Prompt.
When you copy from the entries that follow, take only the lines from the one with "Descargue las bases par" down to the one with "髮素能幫助我們解決頭髮的問題，如乾燥、斷裂和", keeping both ends and dropping every picture.

Collected data entries
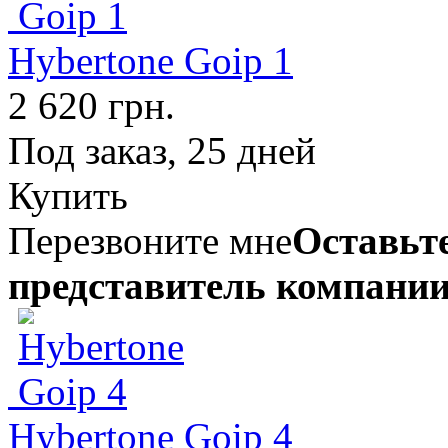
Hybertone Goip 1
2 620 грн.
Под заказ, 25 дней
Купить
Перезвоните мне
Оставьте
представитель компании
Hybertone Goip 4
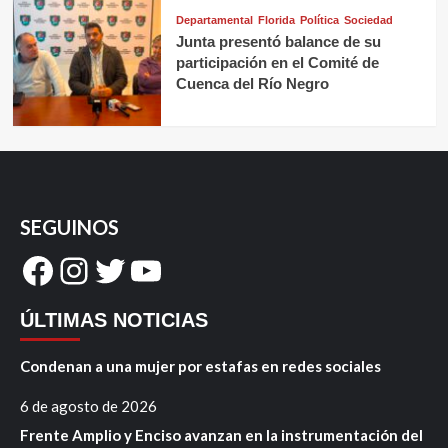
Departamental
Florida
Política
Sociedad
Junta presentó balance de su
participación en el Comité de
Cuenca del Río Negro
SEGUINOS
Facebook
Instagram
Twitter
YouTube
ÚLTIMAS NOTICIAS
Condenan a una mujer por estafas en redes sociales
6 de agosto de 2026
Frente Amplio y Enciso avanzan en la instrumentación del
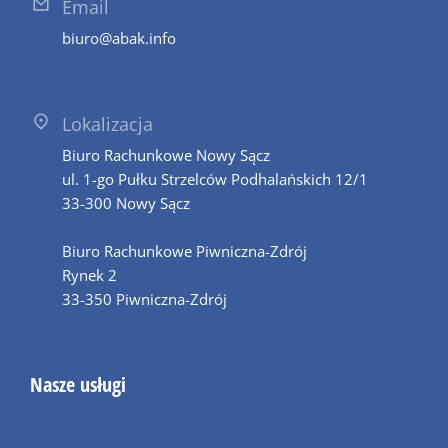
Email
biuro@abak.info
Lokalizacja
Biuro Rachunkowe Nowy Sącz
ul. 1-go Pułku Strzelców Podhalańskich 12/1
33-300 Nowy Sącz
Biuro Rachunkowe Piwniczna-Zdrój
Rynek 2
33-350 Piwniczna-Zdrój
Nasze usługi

...

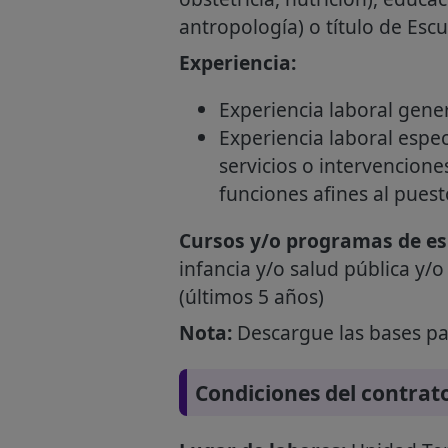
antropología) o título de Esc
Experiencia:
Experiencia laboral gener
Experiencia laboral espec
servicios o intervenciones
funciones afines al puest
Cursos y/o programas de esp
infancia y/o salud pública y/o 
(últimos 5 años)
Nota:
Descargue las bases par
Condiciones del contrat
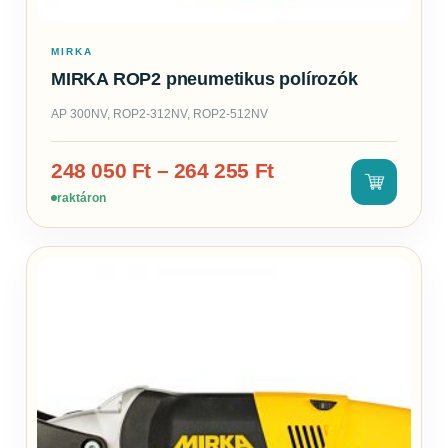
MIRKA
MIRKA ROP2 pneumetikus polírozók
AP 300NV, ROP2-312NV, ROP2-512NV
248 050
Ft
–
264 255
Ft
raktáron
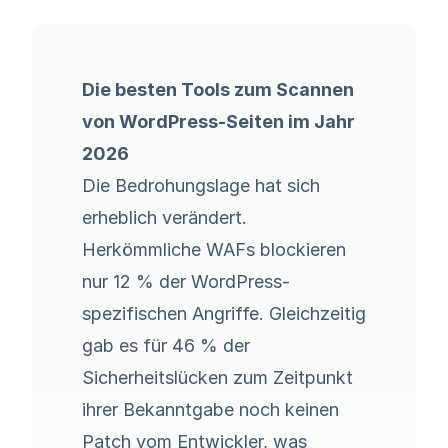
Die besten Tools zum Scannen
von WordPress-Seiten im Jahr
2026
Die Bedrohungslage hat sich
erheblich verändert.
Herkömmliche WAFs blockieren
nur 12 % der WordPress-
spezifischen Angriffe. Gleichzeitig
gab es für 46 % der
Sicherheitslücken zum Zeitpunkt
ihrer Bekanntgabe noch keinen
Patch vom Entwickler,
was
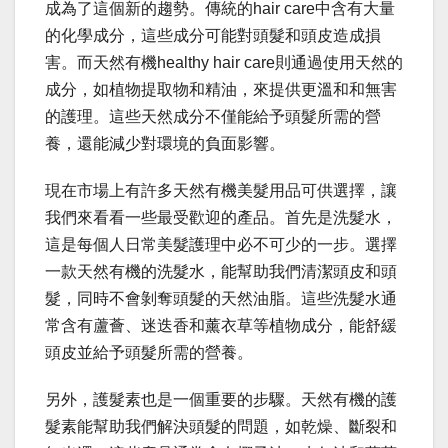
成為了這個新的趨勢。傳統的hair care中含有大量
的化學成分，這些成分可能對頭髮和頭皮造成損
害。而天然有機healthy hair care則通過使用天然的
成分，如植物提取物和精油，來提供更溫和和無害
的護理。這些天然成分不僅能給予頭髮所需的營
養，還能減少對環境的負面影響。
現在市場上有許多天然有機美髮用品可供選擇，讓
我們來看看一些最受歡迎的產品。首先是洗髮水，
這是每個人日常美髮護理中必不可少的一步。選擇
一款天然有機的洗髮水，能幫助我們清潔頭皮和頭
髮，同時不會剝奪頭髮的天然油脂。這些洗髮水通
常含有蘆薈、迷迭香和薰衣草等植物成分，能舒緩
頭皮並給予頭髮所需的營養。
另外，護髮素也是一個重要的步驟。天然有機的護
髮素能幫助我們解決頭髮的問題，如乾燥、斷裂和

Output of the exercise.
Descargue las bases par
Condiciones del contrat
MIRKA
MIRKA ROP2 pneumetikus polírozók
AP 300NV, ROP2-312NV, ROP2-512NV
248 050
Ft
–
264 255
Ft
raktáron
Die besten Tools zum Scannen
von WordPress-Seiten im Jahr
2026
Die Bedrohungslage hat sich
erheblich verändert.
Herkömmliche WAFs blockieren
nur 12 % der WordPress-
spezifischen Angriffe. Gleichzeitig
gab es für 46 % der
Sicherheitslücken zum Zeitpunkt
ihrer Bekanntgabe noch keinen
Patch vom Entwickler,
was
成為了這個新的趨勢。傳統的hair care中含有大量
的化學成分，這些成分可能對頭髮和頭皮造成損
害。而天然有機healthy hair care則通過使用天然的
成分，如植物提取物和精油，來提供更溫和和無害
的護理。這些天然成分不僅能給予頭髮所需的營
養，還能減少對環境的負面影響。
現在市場上有許多天然有機美髮用品可供選擇，讓
我們來看看一些最受歡迎的產品。首先是洗髮水，
這是每個人日常美髮護理中必不可少的一步。選擇
一款天然有機的洗髮水，能幫助我們清潔頭皮和頭
髮，同時不會剝奪頭髮的天然油脂。這些洗髮水通
常含有蘆薈、迷迭香和薰衣草等植物成分，能舒緩
頭皮並給予頭髮所需的營養。
另外，護髮素也是一個重要的步驟。天然有機的護
髮素能幫助我們解決頭髮的問題，如乾燥、斷裂和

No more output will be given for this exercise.